The impact of whole-molecule disorder on spin-crossover in a family of isomorphous molecular crystals

Abstract

Treatment of 2-(pyrazol-1-yl)-6-fluoropyridine with one equiv. of the appropriate 4-substituted 1H-pyrazole in the presence of sodium hydride gives moderate yields of 2-(pyrazol-1-yl)-6-(4-methylpyrazol-1-yl)pyridine (L^Me), 2-(pyrazol-1-yl)-6-(4-fluoropyrazol-1-yl)pyridine (L^F), 2-(pyrazol-1-yl)-6-(4-chloropyrazol-1-yl)pyridine (L^Cl) and 2-(pyrazol-1-yl)-6-(4-bromopyrazol-1-yl)pyridine (L^Br). Single crystals of [Fe(L^R)₂]Z₂ (R = Me, F or Br; Z⁻ = BF₄⁻ or ClO₄⁻) are often well-formed, but are poor diffractors of X-rays. An analysis of [Fe(L^Me)₂][ClO₄]₂ showed non-statistical positional disorder of the methyl substituents, leading to whole molecule disorder in each residue of the asymmetric unit. Single crystals of [Fe(L^Br)₂][BF₄]₂ are isomorphous with the L^Me complex, but show less substituent disorder. All the complex salts are isomorphous by powder diffraction, and show thermal spin-transitions whose cooperativity differs from gradual (R = Me) to abrupt and hysteretic (R = Br).
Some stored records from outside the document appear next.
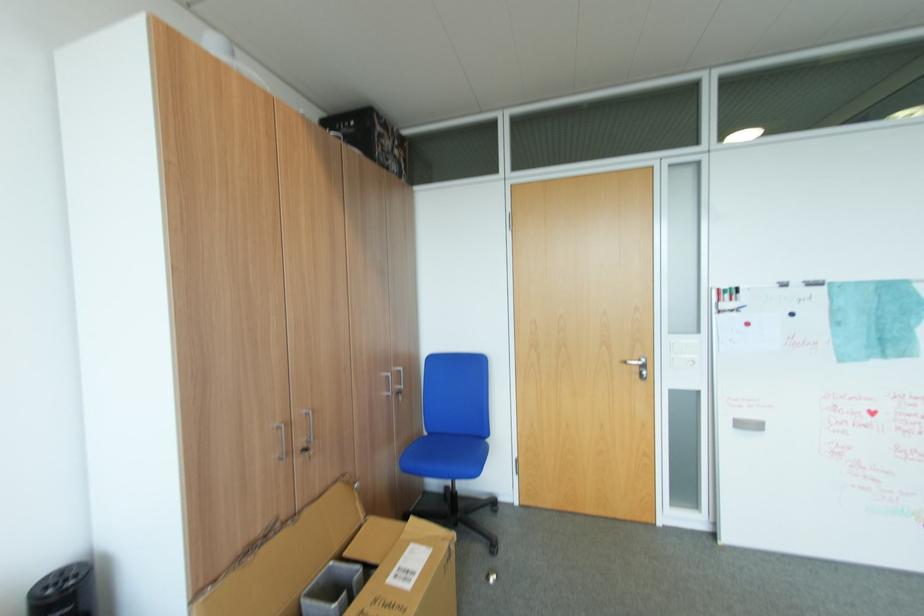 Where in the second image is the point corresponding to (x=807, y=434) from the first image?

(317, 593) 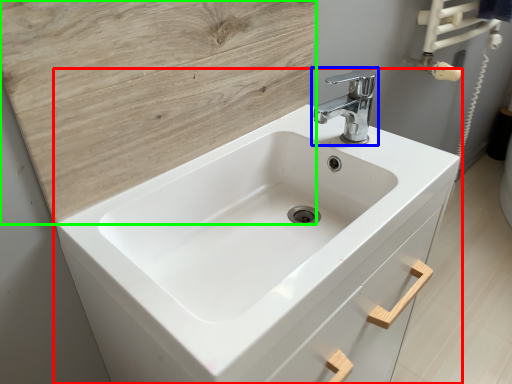 Question: Which is farther away from sink (highlighted by a red box)? tap (highlighted by a blue box) or plywood (highlighted by a green box)?

Choices:
 (A) tap
 (B) plywood

Answer: (A) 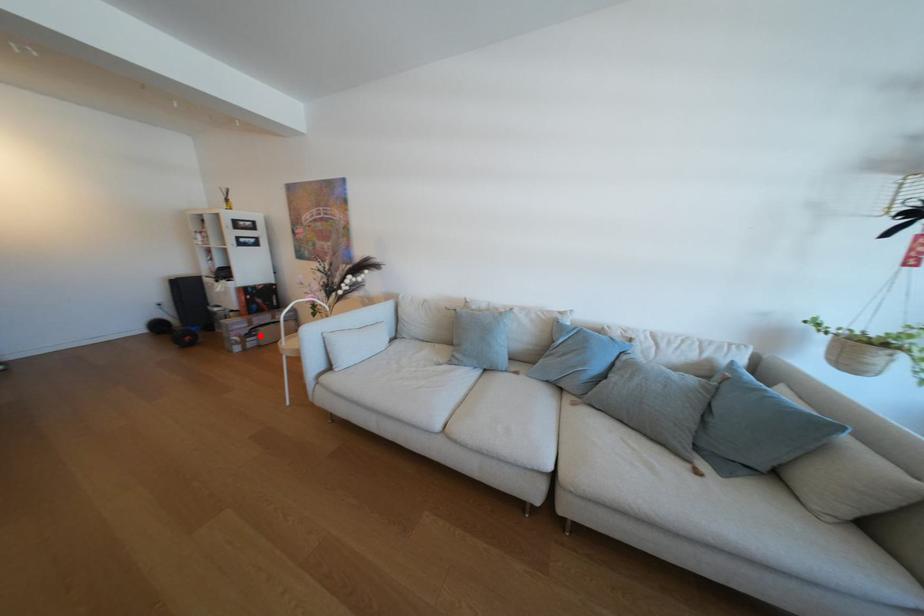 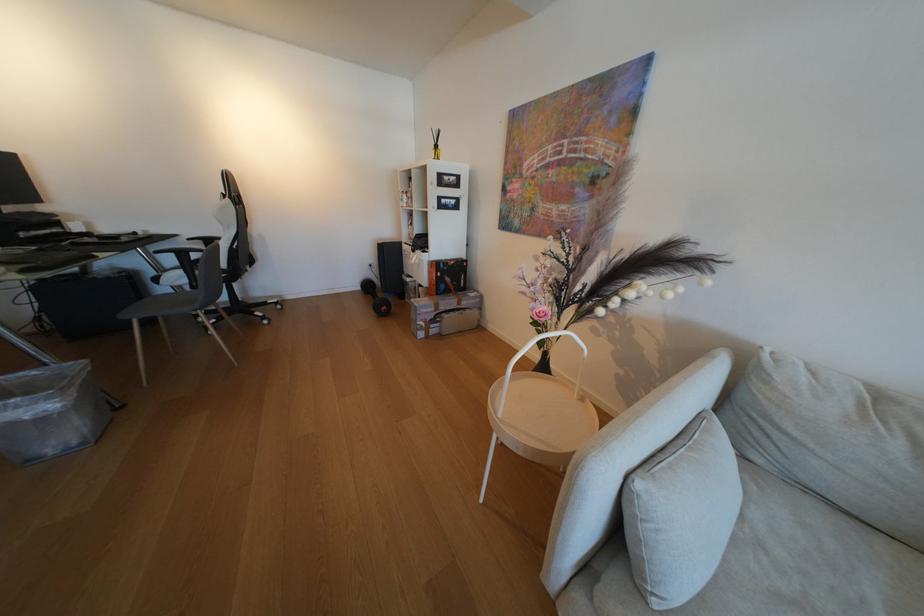 In the second image, find the point that corresponds to the highlighted location in the first image.

(444, 322)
Some of the cooperative transitions exhibit irregular, closely spaced discontinuities which are not caused by crystallographic phase changes, and may reflect local heterogeneities associated with the cation disorder. No aspect of their crystal packing appears to correlate with their spin-transition cooperativity. However, weaker cooperativity may correlate with increased cation disorder in this system, which merits further investigation.